Nuclear shape analysis has proved more objective than Gleason scores for prognosis assessment in clinically localized prostatic carcinoma (CaP). However, it relies upon manual nuclear contour digitization that makes the method tedious and slow. Currently available image analysis systems using light-absorption microscopy provide images with fuzzy and overlapping nuclear boundaries that make it difficult to automatically segment nuclei from background.;A semi-automated prostatic carcinoma grading system has been developed in this study. Optically sectioned, high resolution, and non-overlapping nuclear boundaries were digitally sampled by confocal laser scanning microscopy. Nuclear boundaries and centers of mass were automatically detected by a multiscale segmentation algorithm based upon multiscale Laplacian of Gaussian filtering and a course-to-fine recombination scheme.
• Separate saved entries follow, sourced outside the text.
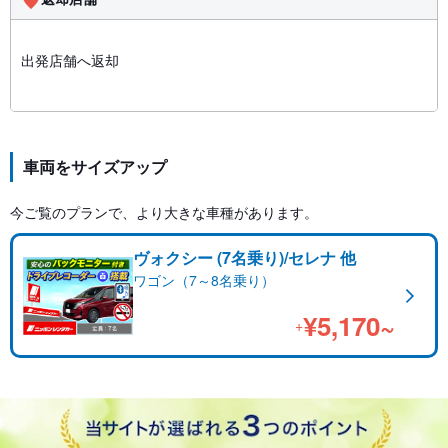
出発店舗へ返却
車両をサイズアップ
今ご覧のプランで、より大きな車種があります。
ヴォクシー (7名乗り)/セレナ 他
ワゴン（7～8名乗り）
¥5,170~
+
Artifacts were discriminated by criteria derived from mathematical morphology and in an interactive way. Shape, texture, and architecture features were extracted from semi-automatically segmented nuclear objects.;As a preliminary test of our system, we studied prostatectomy specimens from 8 patients with clinically localized prostatic carcinoma and 7 patients with benign prostatic hyperplasia (BPH). Nuclear shape was studied by a manual tracing and light microscope based (Dynacell) system and the semi-automated system. Both methods distinguished CaP from BPH by nuclear roundness factor, ellipticity by ferret diameter ratio, nuclear area, and perimeter. The semi-automated system provides higher values with greater range for nuclear shape than standard analysis. Nuclear texture analysis showed CaP differed from BPH in number, area, heterogeneity, margination, and condensation of chromatin clumps (nucleoli and highly condensed chromatin). Analysis of glandular nuclear architecture showed that mean and variance of internuclear distance distinguished CaP from BPH.;The ease of this semi-automated specimen analysis will allow evaluation of large CaP patient sets of known outcome to determine whether nuclear shape, chromatin texture, and architecture analysis can be extended from research to clinical usage.